I’ve recently come into a decent chunk of money and I really want to set myself up for a safe future financially (to the best of my ability—I’m not a very high earner).
The first thing I’m going to do is open a Roth IRA and max it out for the year (likely an 80/20 or 70/30 split between total us market and international index funds).
As for the rest, the large majority of it being added to what I already had saved in a HYSA.
But I want to open a small brokerage account. $500-$1000. Something with a little more risk and growth potential than my Roth. What would be good things to invest in? I will add to it as I can the rest of this year. After next tax season my priory will be the Roth. But I’ll still add to this account as much as I can manage.
In case it makes a difference I’m likely going with fidelity for these accounts.
Best moderate risk investments for a beginner?
byu/sleepy_shallot inpersonalfinance
Posted by sleepy_shallot
3 Comments
Start here: https://www.reddit.com/r/personalfinance/wiki/commontopics. m
Investing guidance: https://www.bogleheads.org/wiki/Three-fund_portfolio https://www.reddit.com/r/personalfinance/wiki/investing
Bro your foundation is already better than like 90% of people so you’re good. Maxing the Roth first is the move.
For the brokerage just grab QQQ or VGT and call it a day honestly. Tech-heavy, more upside than a total market fund, not as crazy as picking individual stocks. If you really want to pick stocks just pick 2-3 companies you actually know and trust long term. Don’t spread $500 across 10 different things, you’re just making a bad index fund at that point.
Only thing to keep in mind is you’ll owe taxes on gains in the brokerage when you sell, unlike the Roth.

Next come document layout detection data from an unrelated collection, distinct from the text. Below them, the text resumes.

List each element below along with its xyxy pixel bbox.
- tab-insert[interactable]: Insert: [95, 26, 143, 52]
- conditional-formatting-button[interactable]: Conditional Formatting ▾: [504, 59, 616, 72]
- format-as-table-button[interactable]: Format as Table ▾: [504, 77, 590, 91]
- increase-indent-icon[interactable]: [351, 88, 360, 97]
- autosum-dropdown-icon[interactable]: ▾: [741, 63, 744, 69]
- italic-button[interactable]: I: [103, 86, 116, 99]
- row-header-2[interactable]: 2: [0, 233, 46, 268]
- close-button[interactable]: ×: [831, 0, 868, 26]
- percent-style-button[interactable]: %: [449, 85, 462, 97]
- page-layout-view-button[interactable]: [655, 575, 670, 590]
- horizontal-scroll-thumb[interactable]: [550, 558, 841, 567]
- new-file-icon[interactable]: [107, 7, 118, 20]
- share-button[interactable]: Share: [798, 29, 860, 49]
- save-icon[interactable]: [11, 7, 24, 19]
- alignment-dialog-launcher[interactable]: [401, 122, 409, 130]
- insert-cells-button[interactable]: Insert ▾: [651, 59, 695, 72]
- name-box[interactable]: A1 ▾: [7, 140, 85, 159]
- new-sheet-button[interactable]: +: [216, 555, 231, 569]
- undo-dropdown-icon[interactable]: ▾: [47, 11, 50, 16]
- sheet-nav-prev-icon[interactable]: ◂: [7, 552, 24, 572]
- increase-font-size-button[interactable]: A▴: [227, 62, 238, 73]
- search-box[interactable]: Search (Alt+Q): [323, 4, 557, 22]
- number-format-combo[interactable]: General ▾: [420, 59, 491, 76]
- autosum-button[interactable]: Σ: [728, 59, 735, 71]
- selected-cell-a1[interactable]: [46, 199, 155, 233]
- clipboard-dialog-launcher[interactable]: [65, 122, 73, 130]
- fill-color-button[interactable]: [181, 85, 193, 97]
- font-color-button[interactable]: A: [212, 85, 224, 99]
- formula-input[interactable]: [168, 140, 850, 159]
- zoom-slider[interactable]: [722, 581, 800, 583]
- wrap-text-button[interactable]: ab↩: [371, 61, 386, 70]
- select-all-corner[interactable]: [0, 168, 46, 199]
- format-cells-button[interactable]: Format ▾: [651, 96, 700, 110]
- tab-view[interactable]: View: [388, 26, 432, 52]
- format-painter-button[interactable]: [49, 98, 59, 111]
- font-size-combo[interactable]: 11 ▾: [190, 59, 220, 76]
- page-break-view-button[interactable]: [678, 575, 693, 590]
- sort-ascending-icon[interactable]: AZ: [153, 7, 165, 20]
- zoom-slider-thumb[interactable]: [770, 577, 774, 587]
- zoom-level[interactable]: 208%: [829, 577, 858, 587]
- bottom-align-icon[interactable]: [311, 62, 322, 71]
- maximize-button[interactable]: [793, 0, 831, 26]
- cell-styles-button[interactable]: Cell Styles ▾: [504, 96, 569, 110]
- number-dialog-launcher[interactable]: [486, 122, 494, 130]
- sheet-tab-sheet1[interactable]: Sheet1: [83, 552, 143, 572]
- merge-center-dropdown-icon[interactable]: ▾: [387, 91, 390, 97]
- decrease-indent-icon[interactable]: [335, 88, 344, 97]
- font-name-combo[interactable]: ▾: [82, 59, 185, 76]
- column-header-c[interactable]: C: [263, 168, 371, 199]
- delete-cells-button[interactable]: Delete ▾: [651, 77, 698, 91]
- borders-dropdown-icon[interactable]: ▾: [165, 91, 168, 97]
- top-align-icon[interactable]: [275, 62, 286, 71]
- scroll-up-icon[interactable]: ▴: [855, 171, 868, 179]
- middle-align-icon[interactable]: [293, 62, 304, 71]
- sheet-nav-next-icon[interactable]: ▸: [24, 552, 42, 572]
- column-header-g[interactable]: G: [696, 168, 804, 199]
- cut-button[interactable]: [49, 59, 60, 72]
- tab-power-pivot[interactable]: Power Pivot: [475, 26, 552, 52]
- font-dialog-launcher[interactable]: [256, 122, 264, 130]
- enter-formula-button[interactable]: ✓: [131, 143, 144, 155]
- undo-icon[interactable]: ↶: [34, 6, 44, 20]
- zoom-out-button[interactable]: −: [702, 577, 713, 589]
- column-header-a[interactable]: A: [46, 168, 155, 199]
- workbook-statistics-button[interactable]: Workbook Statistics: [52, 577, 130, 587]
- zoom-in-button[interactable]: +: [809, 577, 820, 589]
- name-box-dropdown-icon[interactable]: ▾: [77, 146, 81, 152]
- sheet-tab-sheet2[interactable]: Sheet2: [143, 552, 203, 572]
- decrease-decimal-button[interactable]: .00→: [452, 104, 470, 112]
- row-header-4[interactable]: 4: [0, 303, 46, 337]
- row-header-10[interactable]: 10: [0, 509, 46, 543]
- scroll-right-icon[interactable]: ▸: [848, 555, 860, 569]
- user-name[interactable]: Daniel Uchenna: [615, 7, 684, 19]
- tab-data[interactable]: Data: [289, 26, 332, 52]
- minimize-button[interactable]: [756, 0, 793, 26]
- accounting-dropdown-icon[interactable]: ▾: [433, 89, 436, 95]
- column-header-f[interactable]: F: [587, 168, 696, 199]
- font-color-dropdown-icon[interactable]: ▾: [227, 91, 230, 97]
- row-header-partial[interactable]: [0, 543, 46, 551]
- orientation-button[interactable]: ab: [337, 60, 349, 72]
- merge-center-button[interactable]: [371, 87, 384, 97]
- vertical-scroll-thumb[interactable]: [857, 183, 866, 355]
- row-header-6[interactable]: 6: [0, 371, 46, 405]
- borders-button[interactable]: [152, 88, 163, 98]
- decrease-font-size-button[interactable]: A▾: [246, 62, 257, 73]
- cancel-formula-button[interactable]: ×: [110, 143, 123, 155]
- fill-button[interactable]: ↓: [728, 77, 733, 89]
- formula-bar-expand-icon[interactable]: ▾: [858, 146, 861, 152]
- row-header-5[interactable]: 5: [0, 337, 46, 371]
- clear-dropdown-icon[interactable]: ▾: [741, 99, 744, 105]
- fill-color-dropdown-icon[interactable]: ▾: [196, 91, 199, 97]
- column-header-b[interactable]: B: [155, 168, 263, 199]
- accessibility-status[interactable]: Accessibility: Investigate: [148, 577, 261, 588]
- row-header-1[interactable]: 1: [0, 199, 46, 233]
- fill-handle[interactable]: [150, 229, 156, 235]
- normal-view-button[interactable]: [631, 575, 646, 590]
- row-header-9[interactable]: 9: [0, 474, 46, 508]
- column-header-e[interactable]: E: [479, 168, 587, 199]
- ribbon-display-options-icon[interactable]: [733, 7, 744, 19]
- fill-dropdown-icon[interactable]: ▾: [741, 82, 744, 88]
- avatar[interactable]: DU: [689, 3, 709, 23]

Not a big deal now but worth knowing.
You’re already doing it right though fr
>likely an 80/20 or 70/30 split between total us market and international index funds
A broadly diversified 100% stock portfolio *is* moderate risk already. And depending on your time horizon, maybe even aggressive.
Anything riskier than that would basically be betting on a particular sector, or market cap size, or (even worse) individual stocks, which at the end of the day is just making a guess. I wouldn’t recommend it for anything other than a very small “play money” portion of your portfolio.